#### Activity:
Dropping every picture, set down exactly the lines in the entries below, starting with the line with "التجاري في القادسية" and going on through the line with "Höhe 55cm Breite 70cm Tiefe 70cm".

#### Dataset content:
==========
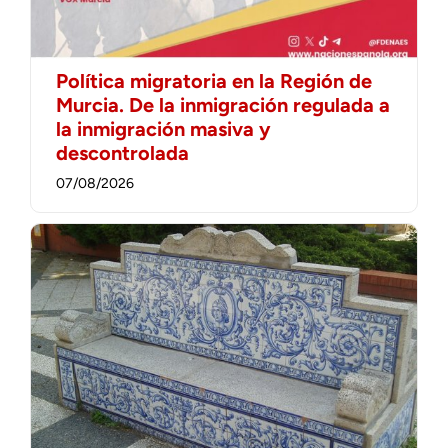
Política migratoria en la Región de
Murcia. De la inmigración regulada a
la inmigración masiva y
descontrolada
07/08/2026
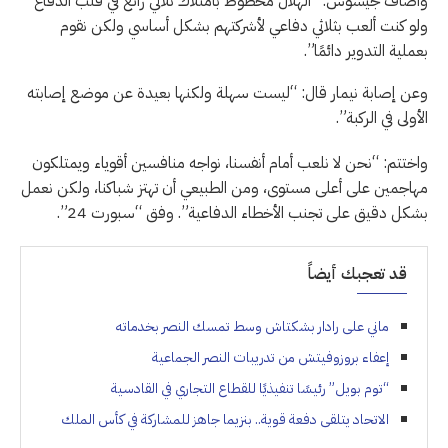
وأضاف جيسوس: “الهلال محظوظ بامتلاك ثلاثي رائع في قلب الدفاع
ولو كنت ألعب بثلاثي دفاعي لأشركتهم بشكل أساسي ولكن نقوم
بعملية التدوير دائمًا”.
وعن إصابة نيمار قال: “ليست سهلة ولكنها بعيدة عن موضع إصابته
الأولى في الركبة”.
واختتم: “نحن لا نلعب أمام أنفسنا، نواجه منافسين أقوياء ويمتلكون
مهاجمين على أعلى مستوى، ومن الطبيعي أن تهتز شباكنا، ولكن نعمل
بشكل دقيق على تجنب الأخطاء الدفاعية”. وفق “سبورت 24”.
قد تعجبك أيضاً
ماني على رادار بشكتاش وسط تمسك النصر بخدماته
إعفاء بروزوفيتش من تدريبات النصر الجماعية
“توم بويل” رئيسًا تنفيذيًا للقطاع التجاري في القادسية
الاتحاد يتلقى دفعة قوية.. بنزيما جاهز للمشاركة في كأس الملك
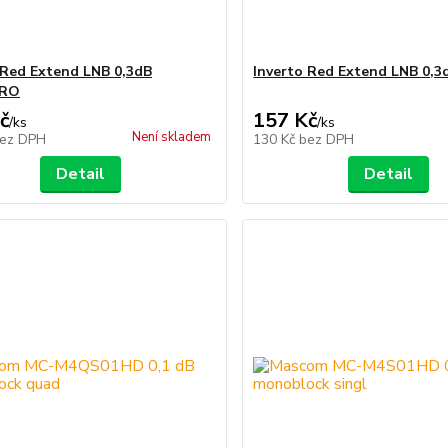
 Red Extend LNB 0,3dB
Inverto Red Extend LNB 0,3
RO
č
157 Kč
/
ks
/
ks
Není skladem
ez DPH
130 Kč
bez DPH
Detail
Detail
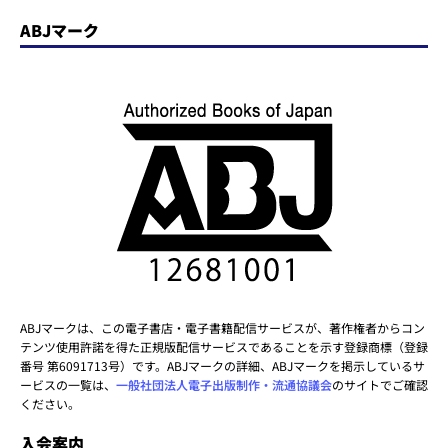
ABJマーク
ABJマークは、この電子書店・電子書籍配信サービスが、著作権者からコン
テンツ使用許諾を得た正規版配信サービスであることを示す登録商標（登録
番号 第6091713号）です。ABJマークの詳細、ABJマークを掲示しているサ
ービスの一覧は、
一般社団法人電子出版制作・流通協議会
のサイトでご確認
ください。
入会案内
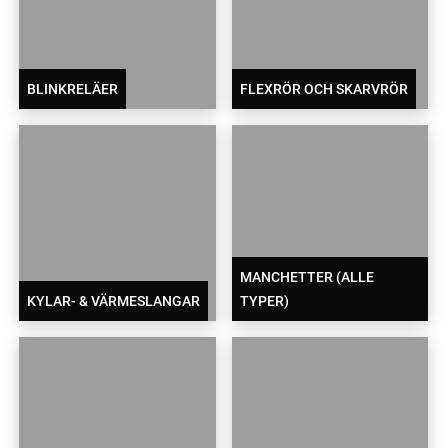
BLINKRELÄER
FLEXRÖR OCH SKARVRÖR
MANCHETTER (ALLE
KYLAR- & VÄRMESLANGAR
TYPER)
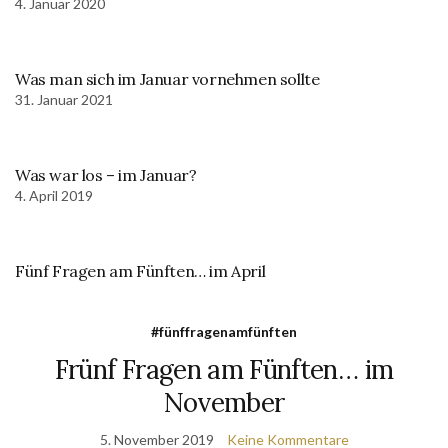
4. Januar 2020
Was man sich im Januar vornehmen sollte
31. Januar 2021
Was war los – im Januar?
4. April 2019
Fünf Fragen am Fünften… im April
#fünffragenamfünften
Frünf Fragen am Fünften… im
November
5. November 2019
Keine Kommentare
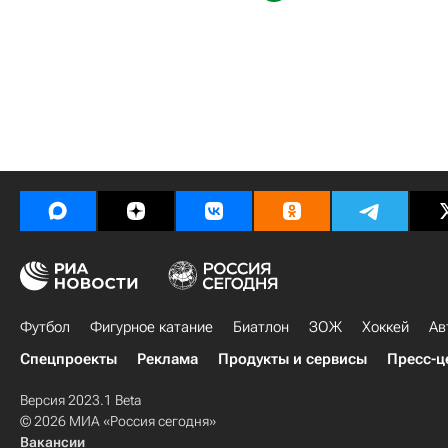
Футбол
Фигурное катание
Биатлон
ЗОЖ
Хоккей
Ав
Спецпроекты
Реклама
Продукты и сервисы
Пресс-ц
Версия 2023.1 Beta
© 2026 МИА «Россия сегодня»
Вакансии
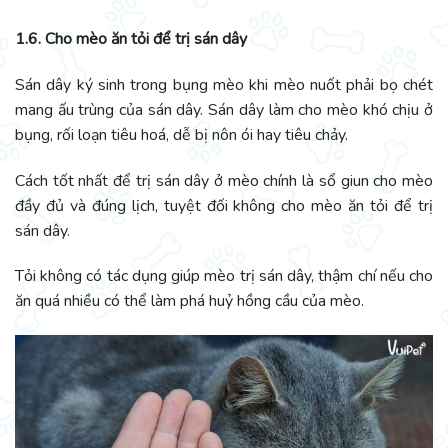
1.6. Cho mèo ăn tỏi để trị sán dây
Sán dây ký sinh trong bụng mèo khi mèo nuốt phải bọ chét
mang ấu trùng của sán dây. Sán dây làm cho mèo khó chịu ở
bụng, rối loạn tiêu hoá, dễ bị nôn ói hay tiêu chảy.
Cách tốt nhất để trị sán dây ở mèo chính là sổ giun cho mèo
đầy đủ và đúng lịch, tuyệt đối không cho mèo ăn tỏi để trị
sán dây.
Tỏi không có tác dụng giúp mèo trị sán dây, thậm chí nếu cho
ăn quá nhiều có thể làm phá huỷ hồng cầu của mèo.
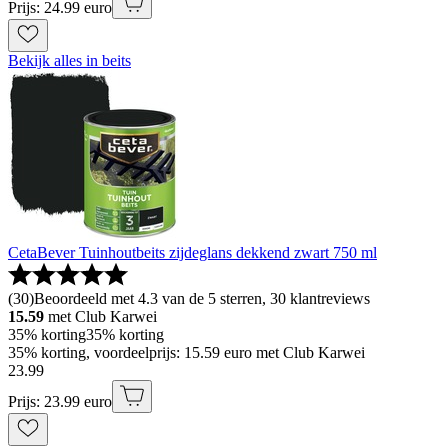
Prijs: 24.99 euro
Bekijk alles in beits
CetaBever Tuinhoutbeits zijdeglans dekkend zwart 750 ml
(
30
)
Beoordeeld met 4.3 van de 5 sterren, 30 klantreviews
15.59
met Club Karwei
35% korting
35% korting
35% korting, voordeelprijs: 15.59 euro met Club Karwei
23
.
99
Prijs: 23.99 euro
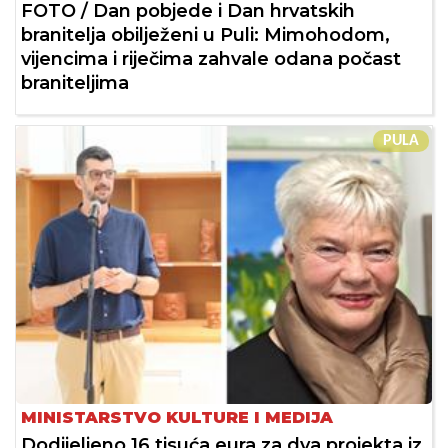
FOTO / Dan pobjede i Dan hrvatskih
branitelja obilježeni u Puli: Mimohodom,
vijencima i riječima zahvale odana počast
braniteljima
PULA
MINISTARSTVO KULTURE I MEDIJA
Dodijeljeno 16 tisuća eura za dva projekta iz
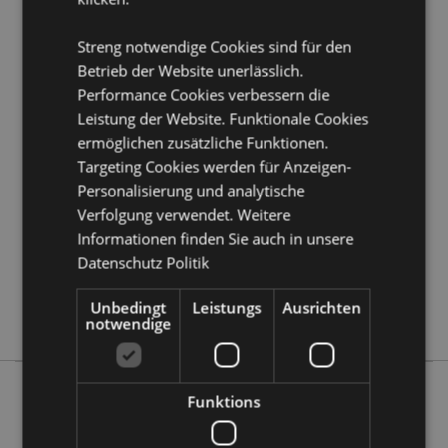
Möchten Sie mehr über den Einkauf bei Puckator
erfahren?
Dann lesen Sie unseren
Leitfaden für
Streng notwendige Cookies sind für den
Kundeninformationen.
Betrieb der Website unerlässlich.
Performance Cookies verbessern die
Leistung der Website. Funktionale Cookies
Produktattribute
ermöglichen zusätzliche Funktionen.
Mehr
Höhe 55cm Breite 70cm Tiefe 70cm
Targeting Cookies werden für Anzeigen-
Information
5055071511394
Personalisierung und analytische
24
Verfolgung verwendet. Weitere
0.413000
Informationen finden Sie auch in unsere
Keine
Datenschutz Politik
Keine
Unbedingt
Leistungs
Ausrichten
Keine
notwendige
Funktions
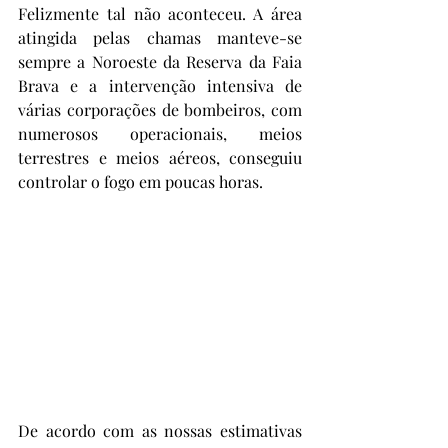
Felizmente tal não aconteceu. A área 
atingida pelas chamas manteve-se 
sempre a Noroeste da Reserva da Faia 
Brava e a intervenção intensiva de 
várias corporações de bombeiros, com 
numerosos operacionais, meios 
terrestres e meios aéreos, conseguiu 
controlar o fogo em poucas horas.
De acordo com as nossas estimativas 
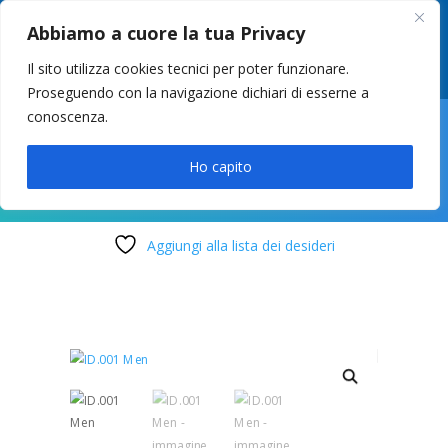
049 8627946
–
info@cstosetto.it
Abbiamo a cuore la tua Privacy
LUN-VEN 9-12 / 14:30-17
Il sito utilizza cookies tecnici per poter funzionare.
Proseguendo con la navigazione dichiari di esserne a
conoscenza.

Ho capito
Aggiungi alla lista dei desideri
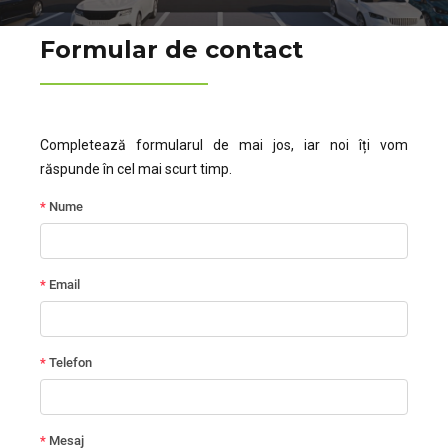
Formular de contact
Completează formularul de mai jos, iar noi îți vom
răspunde în cel mai scurt timp.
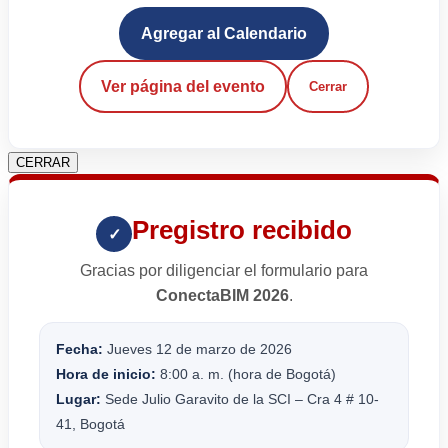
Agregar al Calendario
Ver página del evento
Cerrar
CERRAR
Pregistro recibido
✓
Gracias por diligenciar el formulario para
ConectaBIM 2026
.
Fecha:
Jueves 12 de marzo de 2026
Hora de inicio:
8:00 a. m. (hora de Bogotá)
Lugar:
Sede Julio Garavito de la SCI – Cra 4 # 10-
41, Bogotá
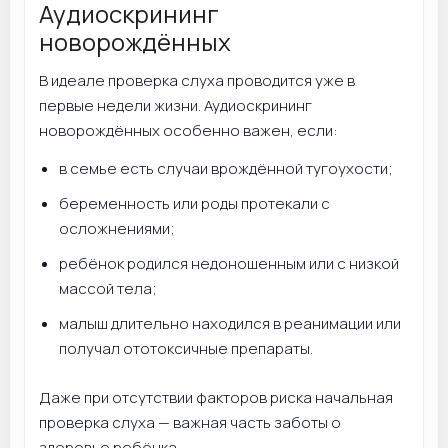
Аудиоскрининг
новорождённых
В идеале проверка слуха проводится уже в
первые недели жизни. Аудиоскрининг
новорождённых особенно важен, если:
в семье есть случаи врождённой тугоухости;
беременность или роды протекали с
осложнениями;
ребёнок родился недоношенным или с низкой
массой тела;
малыш длительно находился в реанимации или
получал ототоксичные препараты.
Даже при отсутствии факторов риска начальная
проверка слуха — важная часть заботы о
здоровье ребёнка.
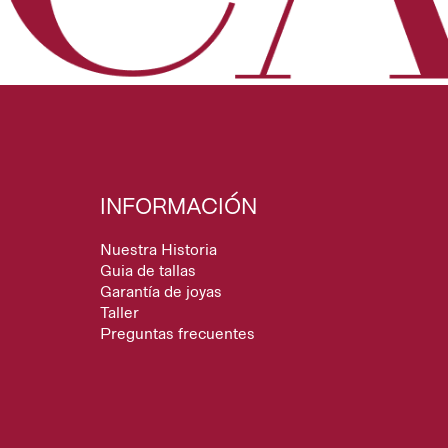
INFORMACIÓN
Nuestra Historia
Guia de tallas
Garantía de joyas
Taller
Preguntas frecuentes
==========
#### Result of this exercise:
“توم بويل” رئيسًا تنفيذيًا للقطاع التجاري في القادسية
الاتحاد يتلقى دفعة قوية.. بنزيما جاهز للمشاركة في كأس الملك
 Red Extend LNB 0,3dB
Inverto Red Extend LNB 0,3
RO
č
157 Kč
/
ks
/
ks
Není skladem
ez DPH
130 Kč
bez DPH
Detail
Detail
ABJマーク
ABJマークは、この電子書店・電子書籍配信サービスが、著作権者からコン
テンツ使用許諾を得た正規版配信サービスであることを示す登録商標（登録
番号 第6091713号）です。ABJマークの詳細、ABJマークを掲示しているサ
ービスの一覧は、
一般社団法人電子出版制作・流通協議会
のサイトでご確認
ください。
入会案内
BLINKRELÄER
FLEXRÖR OCH SKARVRÖR
MANCHETTER (ALLE
KYLAR- & VÄRMESLANGAR
TYPER)
4. Januar 2020
Was man sich im Januar vornehmen sollte
31. Januar 2021
Was war los – im Januar?
4. April 2019
Fünf Fragen am Fünften… im April
#fünffragenamfünften
Frünf Fragen am Fünften… im
November
5. November 2019
Keine Kommentare
Футбол
Фигурное катание
Биатлон
ЗОЖ
Хоккей
Ав
Спецпроекты
Реклама
Продукты и сервисы
Пресс-ц
Версия 2023.1 Beta
© 2026 МИА «Россия сегодня»
Вакансии
1.6. Cho mèo ăn tỏi để trị sán dây
Sán dây ký sinh trong bụng mèo khi mèo nuốt phải bọ chét
mang ấu trùng của sán dây. Sán dây làm cho mèo khó chịu ở
bụng, rối loạn tiêu hoá, dễ bị nôn ói hay tiêu chảy.
Cách tốt nhất để trị sán dây ở mèo chính là sổ giun cho mèo
đầy đủ và đúng lịch, tuyệt đối không cho mèo ăn tỏi để trị
sán dây.
Tỏi không có tác dụng giúp mèo trị sán dây, thậm chí nếu cho
ăn quá nhiều có thể làm phá huỷ hồng cầu của mèo.
Prijs: 24.99 euro
Bekijk alles in beits
CetaBever Tuinhoutbeits zijdeglans dekkend zwart 750 ml
(
30
)
Beoordeeld met 4.3 van de 5 sterren, 30 klantreviews
15.59
met Club Karwei
35% korting
35% korting
35% korting, voordeelprijs: 15.59 euro met Club Karwei
23
.
99
Prijs: 23.99 euro
FOTO / Dan pobjede i Dan hrvatskih
branitelja obilježeni u Puli: Mimohodom,
vijencima i riječima zahvale odana počast
braniteljima
PULA
MINISTARSTVO KULTURE I MEDIJA
Dodijeljeno 16 tisuća eura za dva projekta iz
Möchten Sie mehr über den Einkauf bei Puckator
erfahren?
Dann lesen Sie unseren
Leitfaden für
Streng notwendige Cookies sind für den
Kundeninformationen.
Betrieb der Website unerlässlich.
Performance Cookies verbessern die
Leistung der Website. Funktionale Cookies
Produktattribute
ermöglichen zusätzliche Funktionen.
Mehr
Höhe 55cm Breite 70cm Tiefe 70cm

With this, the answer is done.